Élections municipales · 15 ET 22 MARS 2020

//Nancy en commun s’oppose à la réouverture des écoles le 11 mai

Nancy en Commun est opposé à la réouverture des écoles et autres lieux publics municipaux de Nancy à partir du 11 mai. Cette date a été choisie arbitrairement par le président de la République sans en avoir vérifié la pertinence et la faisabilité, et suivie de façon improvisée par le maire de Nancy. (D’autres communes du Grand Nancy ont fait des choix plus éclairés.)

Plusieurs éléments justifient cette position.

Le 7 mai, la région Grand Est a été maintenue en zone rouge, en raison d’une organisation tendue des services hospitaliers de réanimation.

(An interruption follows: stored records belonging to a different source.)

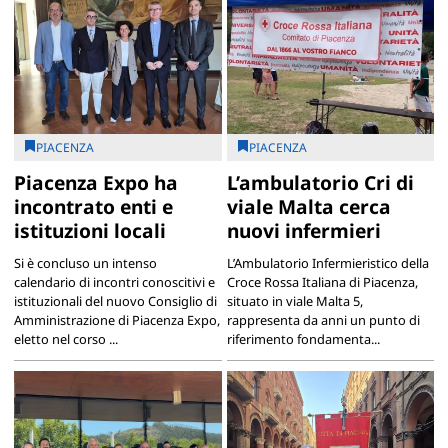
PIACENZA
PIACENZA
Piacenza Expo ha
L’ambulatorio Cri di
incontrato enti e
viale Malta cerca
istituzioni locali
nuovi infermieri
Si è concluso un intenso
L’Ambulatorio Infermieristico della
calendario di incontri conoscitivi e
Croce Rossa Italiana di Piacenza,
istituzionali del nuovo Consiglio di
situato in viale Malta 5,
Amministrazione di Piacenza Expo,
rappresenta da anni un punto di
eletto nel corso ...
riferimento fondamenta...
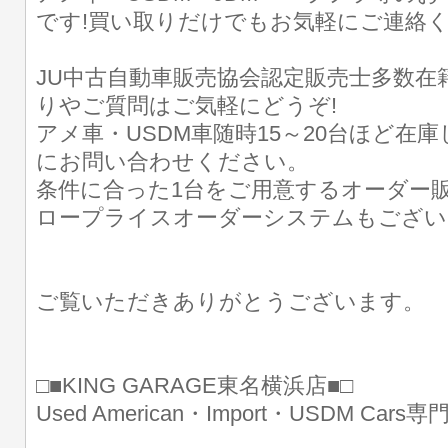
です!買い取りだけでもお気軽にご連絡
JU中古自動車販売協会認定販売士多数在
りやご質問はご気軽にどうぞ!
アメ車・USDM車随時15～20台ほど在
にお問い合わせください。
条件に合った1台をご用意するオーダー販
ロープライスオーダーシステムもござい
ご覧いただきありがとうございます。
□■KING GARAGE東名横浜店■□
Used American・Import・USDM Cars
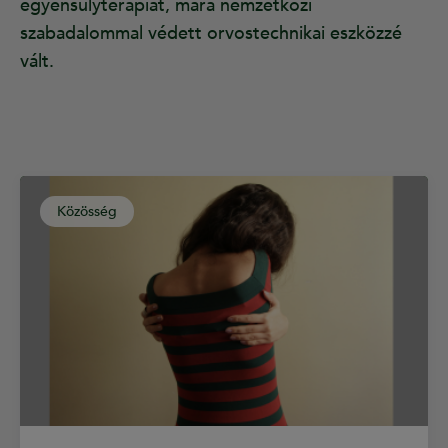
egyensúlyterápiát, mára nemzetközi
szabadalommal védett orvostechnikai eszközzé
vált.
Közösség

Le 14 avril, le conseil national de l’Ordre des médecins a dit ne pas comprendre la décision de réouverture des écoles, indiquant que « les enfants sont des vecteurs potentiels sans développer eux-mêmes l’infection, sauf à de rares exceptions » et rappelant qu’« il est très difficile en milieu scolaire de faire respecter les gestes barrières ».

Le 20 avril, le Conseil national scientifique a rejoint cette position, et le 24, faute d’être suivi par le gouvernement sur une réouverture des écoles en septembre, il a établi des règles sanitaires minimales d’accueil dans les écoles, notamment le port du masque, l’application des mesures barrières et des règles de distanciation pour les personnels et les enfants.

Les conditions de réouverture s’avèrent délétères, les règles étant inapplicables et anxiogènes pour les élèves les plus jeunes confiés à l’Éducation nationale.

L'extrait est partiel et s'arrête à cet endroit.